■ Your objective
When you reproduce the listing, keep every word as it is and drop the pictures.

■ Recorded data

[Start of Attachment]

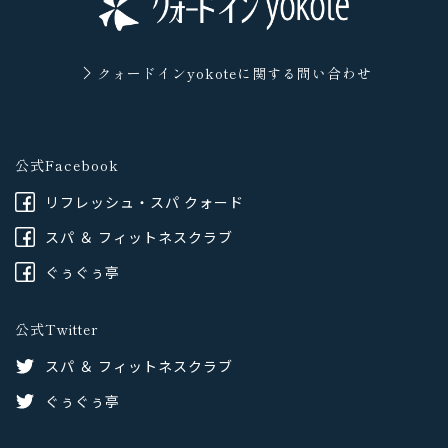
クォードインyokoteに
関する問い合わせ
公式Facebook
リフレッシュ・スパ クォード
スパ ＆ フィットネスクラブ
ぐぅぐぅ亭
公式Twitter
スパ ＆ フィットネスクラブ
ぐぅぐぅ亭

[End of Attachment]

■ Written answer
クォードインyokoteに
関する問い合わせ
公式Facebook
リフレッシュ・スパ クォード
スパ ＆ フィットネスクラブ
ぐぅぐぅ亭
公式Twitter
スパ ＆ フィットネスクラブ
ぐぅぐぅ亭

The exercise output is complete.